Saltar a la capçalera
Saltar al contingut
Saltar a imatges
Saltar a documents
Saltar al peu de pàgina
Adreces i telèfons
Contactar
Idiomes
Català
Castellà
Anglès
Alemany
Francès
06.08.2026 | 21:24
################
◆ What the exercise asks ◆
Each entry above is to be repeated exactly as it appears.

◆ Final answer ◆
Saltar a la capçalera
Saltar al contingut
Saltar a imatges
Saltar a documents
Saltar al peu de pàgina
Adreces i telèfons
Contactar
Idiomes
Català
Castellà
Anglès
Alemany
Francès
06.08.2026 | 21:24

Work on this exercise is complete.